Sontak Nara pun memutar balik tubuhnya.


"Butuh apa lagi?" tanya Nara ketus.


"Sini duduk dulu, ada yang mau aku omongin." jawab Rangga.


"Ngomongin apa? Kalau soal permasalahan diantara kita, aku masih belum bisa jawab, aku masih butuh waktu untuk mikir." jawab Nara.


"Bukan soal itu. Ini soal pekerjaan." jawab Rangga.


Nara mengernyitkan keningnya.


"Pekerjaan apa? Aku kan gak nganggur!" balas Nara.


"Makanya duduk dulu." balas Rangga.


Nara pun menurut dan duduk di single sofa.


"Apa? Cepetan bilang!" desak Nara.


"Mmm... kamu mau gak kerja di tempat aku. Jadi wakil aku." tanya Rangga.


Lagi lagi Nara mengernyitkan keningnya.


"Kenapa tiba-tiba kamu nawarin itu? Punya rencana busuk apa kamu?" curiga Nara.
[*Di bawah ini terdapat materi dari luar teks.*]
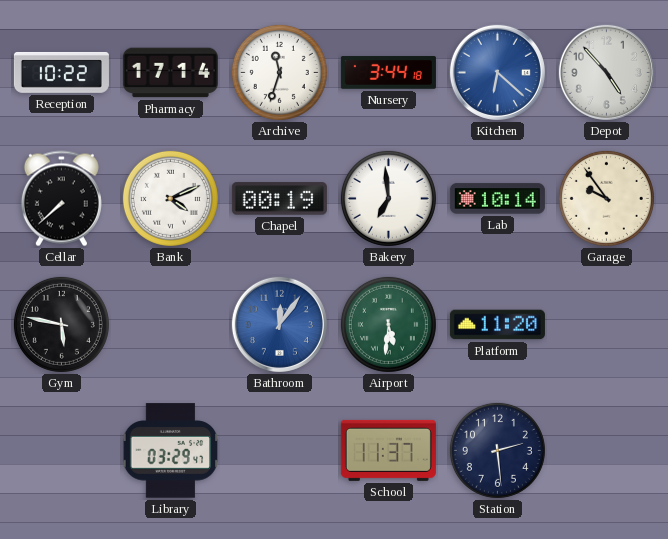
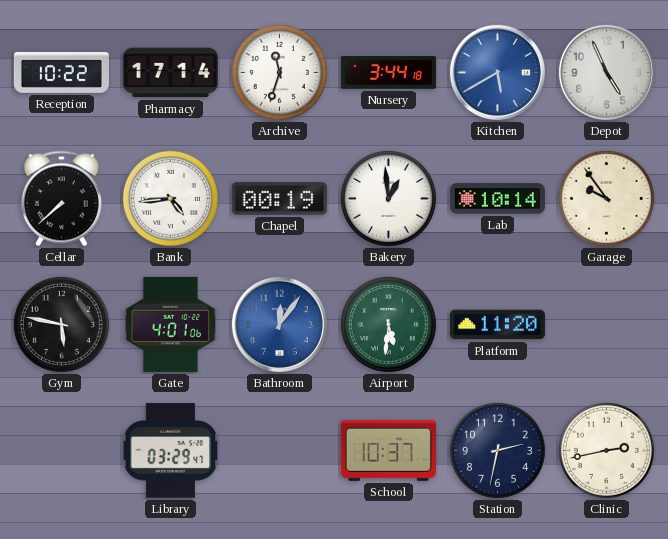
Kitchen: 6:22 -> 5:40
Depot: 4:53 -> 4:56
Bank: 4:11 -> 4:44
Bakery: 6:59 -> 12:59
Gate: none -> 4:01
School: 11:37 -> 10:37
Station: 2:29 -> 2:32
Clinic: none -> 2:43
"Astaga Nara, kok rencana busuk sih. Ini rencana baik loh Ra. Aku mau kamu selalu bareng sama aku kemanapun aku pergi. Aku gak mau kejadian yang kemaren terulang lagi." jawab Rangga.


"Kalau hanya itu alasannya, itu semua tergantung sama kamu! Kalau memang pada dasarnya kamu tukang selingkuh, sekalipun aku ada di samping kamu dua puluh empat jam tetap aja kamu masih bisa selingkuh." balas Nara.


"Tapi aku kan bukan tukang selingkuh, Ra. Kejadian kemaren kan bisa di bilang kecelakaan." balas Rangga membela diri.


"Ya sama aja kan!" balas Nara.


"Iya... iya..." jawab Rangga mengalah.


"Gimana Ra, kamu mau gak resign dari kerjaan kamu dan kerja sama aku?" tanya Rangga sekali lagi.


"Terus siapa dong yang ngawas showroom dan bengkel kalau aku gak ada?" lirih Rangga.


"Memangnya kamu mau kemana?" tanya Nara.


"Aku mau ke Singapura. Rencananya aku mau terapi di rumah sakit tempat kita pemeriksaan kemaren." jawab Rangga.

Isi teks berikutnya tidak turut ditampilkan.